Negative rates really started with various non-US central banks as they attempted to jumpstart their flagging economies after the Great Recession. The idea went something like this: central banks would penalize banks for holding their deposits (i.e. setting negative policy rates); banks would lend out the money rather than be charged; the borrowers would spend the money; leading to economic growth and inflation. The reality, however, has been different as negative policy rates have not created the expected pickup in economic activity (could their economies be worse off without the negative rates?). In fact, no country that has set negative policy rates has moved away from them. One could suggest it is a growing issue as governments/lenders/consumers become accustomed to negative rates and the amount of negative yielding debt continues to grow, and now includes corporate debt as well as sovereign debt.

What are negative rates/yields?

Negative yields are exactly what they sound like. They are bonds that have negative, not positive, yields to maturity. For bonds issued with negative yields (yes, these actually exist today), the easiest example to demonstrate is an investor purchasing a bond with a guarantee to receive less than the invested amount at maturity (no, negative coupons are not collected). In short, when purchasing bonds with negative yields, you are effectively paying someone for lending them money! You can also have a negative yield to maturity even if the coupon is positive by paying more for the bond than you will receive in return after adding up the remaining coupons and return of par value. As you can imagine, these are not concepts regularly taught in finance or economic textbooks.

How pervasive are negative yields?

The chart below shows the various key rate durations across many non-US sovereign yield curves. The orange boxes highlight negative yields. For countries like Germany and Switzerland, the entire yield curve is negative.

Sovereign Yield Curve

How do negative yields impact the return of a bond?

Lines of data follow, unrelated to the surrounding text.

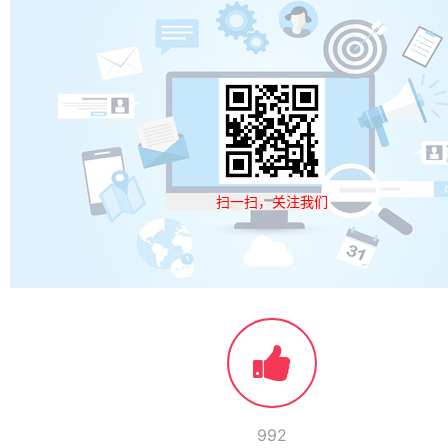
扫一扫，关注我们
992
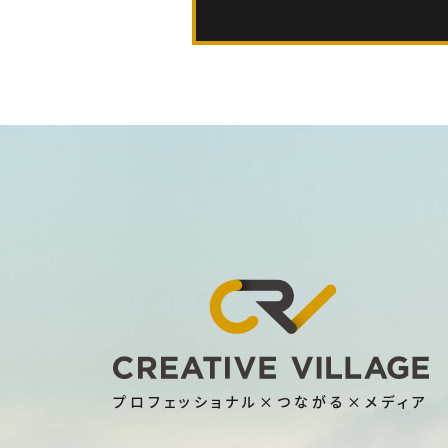
プロフェッショナル×つながる×メディア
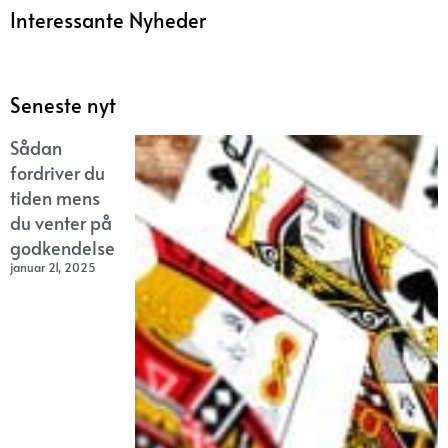
Interessante Nyheder
Seneste nyt
Sådan
fordriver du
tiden mens
du venter på
godkendelse
januar 21, 2025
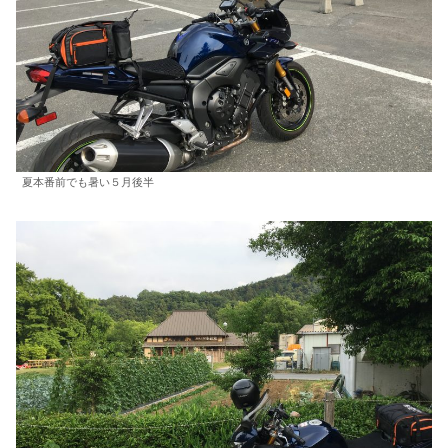
夏本番前でも暑い５月後半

Remember, there are two components to a bond’s return: 1) income and 2) capital appreciation. In its simplest form, the income return is the component generated from the stated interest rate. For example, a $100,000 bond with a 2% interest rate will generate $2,000 of income per year. The second component, capital appreciation, occurs when the bond is worth (or sold for) more than you paid for it. In this instance, if you buy a Treasury bond today, it could be worth more in 6 months if there is a flight to safety. With negative interest rates, the two components are the same, but different. In Germany, investors are in essence paying the government for the privilege of lending them money (i.e. negative income). However, prices still move inversely with yield so as long as yields continue to fall, there is still the potential for price appreciation. In other words, in order to expect a positive return on the bond, the capital appreciation of the bond must outweigh any impact from the negative yield.

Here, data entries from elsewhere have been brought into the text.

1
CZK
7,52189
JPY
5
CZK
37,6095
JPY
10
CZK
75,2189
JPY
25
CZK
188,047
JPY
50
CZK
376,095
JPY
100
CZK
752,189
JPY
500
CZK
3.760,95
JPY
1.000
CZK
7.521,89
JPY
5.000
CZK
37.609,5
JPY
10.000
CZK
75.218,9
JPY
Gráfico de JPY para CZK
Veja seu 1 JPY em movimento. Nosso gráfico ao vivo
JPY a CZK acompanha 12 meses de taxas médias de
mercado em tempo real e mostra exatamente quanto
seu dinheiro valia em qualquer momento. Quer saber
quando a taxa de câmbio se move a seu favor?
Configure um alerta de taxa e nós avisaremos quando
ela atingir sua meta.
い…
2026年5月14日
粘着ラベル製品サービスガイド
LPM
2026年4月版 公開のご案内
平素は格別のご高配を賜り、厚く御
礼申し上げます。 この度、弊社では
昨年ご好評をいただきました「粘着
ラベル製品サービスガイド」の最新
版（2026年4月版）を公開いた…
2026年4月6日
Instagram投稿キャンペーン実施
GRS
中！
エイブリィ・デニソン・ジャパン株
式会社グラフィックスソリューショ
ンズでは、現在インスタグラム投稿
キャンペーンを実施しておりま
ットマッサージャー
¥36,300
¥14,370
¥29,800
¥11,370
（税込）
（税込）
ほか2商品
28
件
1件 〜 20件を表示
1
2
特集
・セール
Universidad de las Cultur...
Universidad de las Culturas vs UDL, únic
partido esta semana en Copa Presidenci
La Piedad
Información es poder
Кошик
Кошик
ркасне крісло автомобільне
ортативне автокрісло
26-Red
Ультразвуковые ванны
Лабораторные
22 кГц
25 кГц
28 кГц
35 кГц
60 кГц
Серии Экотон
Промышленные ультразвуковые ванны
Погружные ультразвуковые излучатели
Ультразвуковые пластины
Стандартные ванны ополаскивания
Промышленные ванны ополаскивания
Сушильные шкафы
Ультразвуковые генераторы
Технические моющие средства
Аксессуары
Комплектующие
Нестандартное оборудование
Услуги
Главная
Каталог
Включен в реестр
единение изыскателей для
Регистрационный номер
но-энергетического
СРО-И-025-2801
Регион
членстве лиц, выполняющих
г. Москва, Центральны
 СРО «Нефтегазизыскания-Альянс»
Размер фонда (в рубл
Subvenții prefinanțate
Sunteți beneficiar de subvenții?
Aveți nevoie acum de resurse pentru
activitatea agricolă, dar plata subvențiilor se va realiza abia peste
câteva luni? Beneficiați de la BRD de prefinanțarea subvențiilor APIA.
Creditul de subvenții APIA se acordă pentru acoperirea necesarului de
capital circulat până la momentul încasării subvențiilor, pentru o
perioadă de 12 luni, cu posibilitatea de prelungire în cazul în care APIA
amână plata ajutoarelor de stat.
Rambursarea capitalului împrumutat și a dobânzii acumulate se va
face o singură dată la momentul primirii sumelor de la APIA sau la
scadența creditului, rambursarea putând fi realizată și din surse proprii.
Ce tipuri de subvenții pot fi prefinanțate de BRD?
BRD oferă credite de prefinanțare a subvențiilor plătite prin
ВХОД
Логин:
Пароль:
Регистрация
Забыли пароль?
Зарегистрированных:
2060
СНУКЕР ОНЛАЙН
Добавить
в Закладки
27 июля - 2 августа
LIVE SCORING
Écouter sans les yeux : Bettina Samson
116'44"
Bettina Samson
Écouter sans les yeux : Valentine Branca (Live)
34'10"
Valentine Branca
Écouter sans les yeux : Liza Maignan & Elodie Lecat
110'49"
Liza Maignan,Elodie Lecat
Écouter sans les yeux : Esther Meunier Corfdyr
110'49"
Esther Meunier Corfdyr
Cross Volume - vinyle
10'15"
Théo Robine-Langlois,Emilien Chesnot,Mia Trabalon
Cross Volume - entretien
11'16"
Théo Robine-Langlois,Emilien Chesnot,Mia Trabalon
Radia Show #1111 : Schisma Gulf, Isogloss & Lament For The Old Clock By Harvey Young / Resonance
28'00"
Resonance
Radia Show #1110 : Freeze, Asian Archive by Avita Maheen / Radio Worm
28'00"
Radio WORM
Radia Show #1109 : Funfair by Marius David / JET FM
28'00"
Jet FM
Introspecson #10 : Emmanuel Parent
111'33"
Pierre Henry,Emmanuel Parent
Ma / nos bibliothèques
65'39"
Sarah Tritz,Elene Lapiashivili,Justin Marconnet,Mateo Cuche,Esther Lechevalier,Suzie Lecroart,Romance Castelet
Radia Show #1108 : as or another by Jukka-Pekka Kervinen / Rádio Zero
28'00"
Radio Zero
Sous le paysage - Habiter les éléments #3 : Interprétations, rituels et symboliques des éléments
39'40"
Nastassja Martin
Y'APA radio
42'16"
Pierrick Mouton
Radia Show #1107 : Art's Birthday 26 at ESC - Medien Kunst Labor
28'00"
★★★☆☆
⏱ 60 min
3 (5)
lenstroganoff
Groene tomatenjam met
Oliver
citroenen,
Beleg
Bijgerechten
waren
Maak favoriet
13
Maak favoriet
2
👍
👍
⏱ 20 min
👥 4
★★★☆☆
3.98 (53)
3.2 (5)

For international bonds, a separate component of return (and volatility) comes from the impact of currency. As the volatility impact from currency can often be quite large, we would generally recommend hedging non-US fixed income investments. Interestingly, given the current environment where US rates are so much higher than non-US rates, US investors can also earn return from their hedging activities.

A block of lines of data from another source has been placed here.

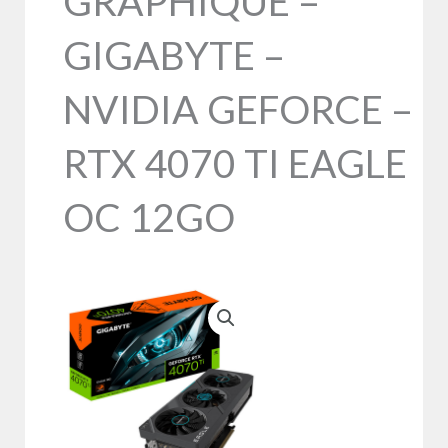
GRAPHIQUE –
GIGABYTE –
NVIDIA GEFORCE –
RTX 4070 TI EAGLE
OC 12GO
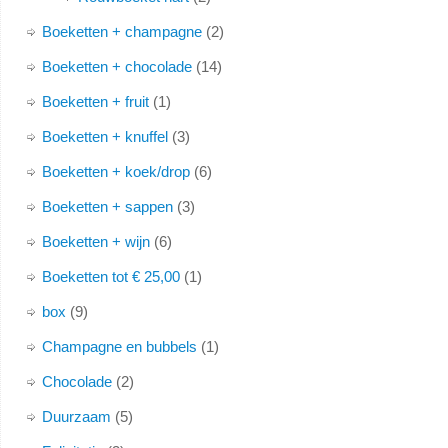
Boeketten + champagne
2
Boeketten + chocolade
14
Boeketten + fruit
1
Boeketten + knuffel
3
Boeketten + koek/drop
6
Boeketten + sappen
3
Boeketten + wijn
6
Boeketten tot € 25,00
1
box
9
Champagne en bubbels
1
Chocolade
2
Duurzaam
5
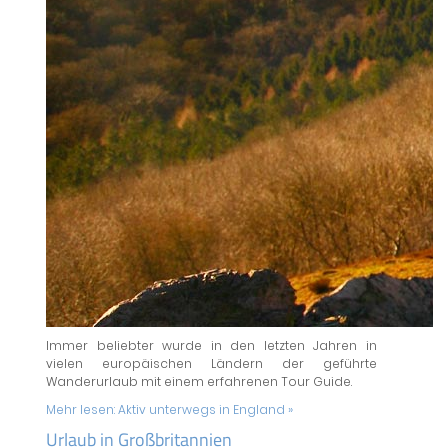
Immer beliebter wurde in den letzten Jahren in
vielen europäischen Ländern der geführte
Wanderurlaub mit einem erfahrenen Tour Guide.
Mehr lesen:
Aktiv unterwegs in England »
Urlaub in Großbritannien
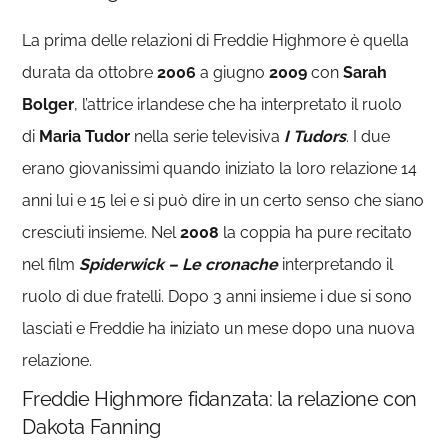
La prima delle relazioni di Freddie Highmore è quella
durata da ottobre
2006
a giugno
2009
con
Sarah
Bolger
, l’attrice irlandese che ha interpretato il ruolo
di
Maria Tudor
nella serie televisiva
I Tudors
. I due
erano giovanissimi quando iniziato la loro relazione 14
anni lui e 15 lei e si può dire in un certo senso che siano
cresciuti insieme. Nel
2008
la coppia ha pure recitato
nel film
Spiderwick – Le cronache
interpretando il
ruolo di due fratelli. Dopo 3 anni insieme i due si sono
lasciati e Freddie ha iniziato un mese dopo una nuova
relazione.
Freddie Highmore fidanzata: la relazione con
Dakota Fanning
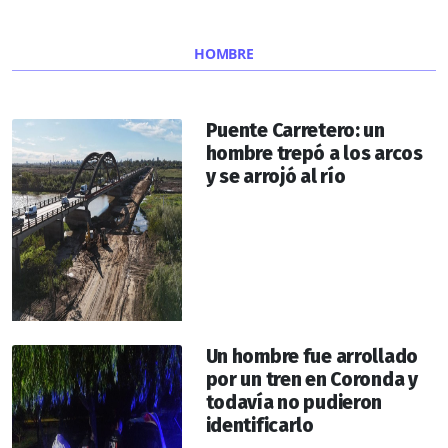
HOMBRE
Puente Carretero: un
hombre trepó a los arcos
y se arrojó al río
Un hombre fue arrollado
por un tren en Coronda y
todavía no pudieron
identificarlo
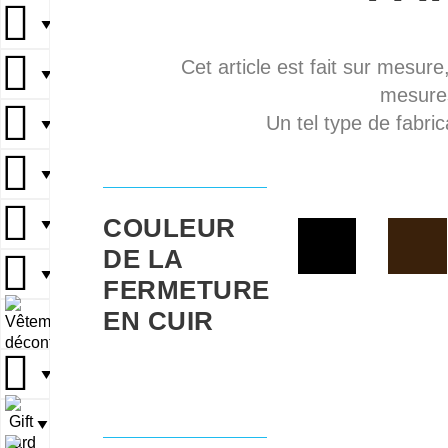
▼
Cet article est fait sur mesure
▼
mesures
Un tel type de fabric
▼
▼
COULEUR
▼
DE LA
▼
FERMETURE
EN CUIR
▼
▼
▼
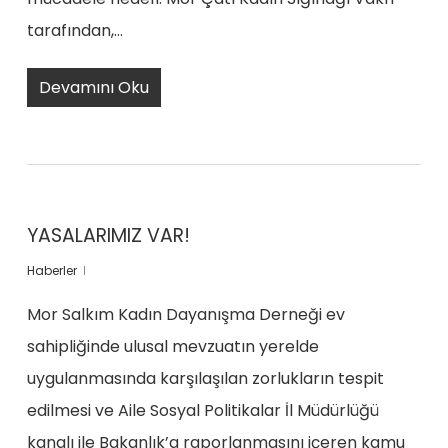
tarafından,…
Devamını Oku
YASALARIMIZ VAR!
Haberler
Mor Salkım Kadın Dayanışma Derneği ev
sahipliğinde ulusal mevzuatın yerelde
uygulanmasında karşılaşılan zorlukların tespit
edilmesi ve Aile Sosyal Politikalar İl Müdürlüğü
kanalı ile Bakanlık’a raporlanmasını içeren kamu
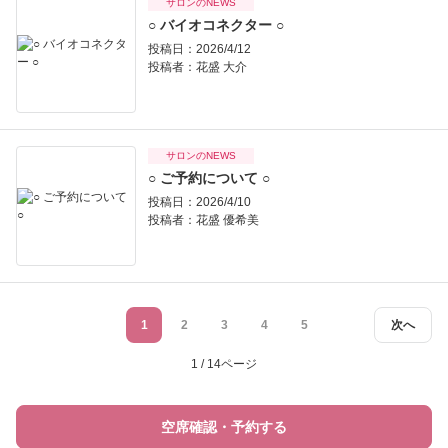
サロンのNEWS
○ バイオコネクター ○
投稿日：2026/4/12
投稿者：
花盛 大介
サロンのNEWS
○ ご予約について ○
投稿日：2026/4/10
投稿者：
花盛 優希美
1
2
3
4
5
次へ
1 / 14ページ
空席確認・予約する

As an example, the reported yields of various Bloomberg Barclays indexes are as follows as of 8/31/192:

US Aggregate: 2.09%
Global Aggregate unhedged: 0.36%
Global Aggregate hedged USD: 2.67%

Interestingly, while this situation can be a positive for US investors, it is the same rationale that can dissuade global investors from making sizable investments in US fixed income.

What are the implications for negative yields?

This is where the answer becomes more complicated; it depends on who you are. Banks, for example, are likely losers in a world of negative rates, though don’t be surprised as banks introduce new fees with the goal of recouping some of the loss from negative interest rates. Savers are also hurt by negative rates as they are not receiving any income on their fixed assets. However, it is possible for consumers to see pockets of benefit. For example, some countries have negative mortgage rates. In these instances, homeowners receive a credit to their monthly mortgage amount. Similarly, low/negative policy rates, and in turn bond yields, have driven money to ‘risk assets’ outside sovereign debt in the never-ending search for more yield.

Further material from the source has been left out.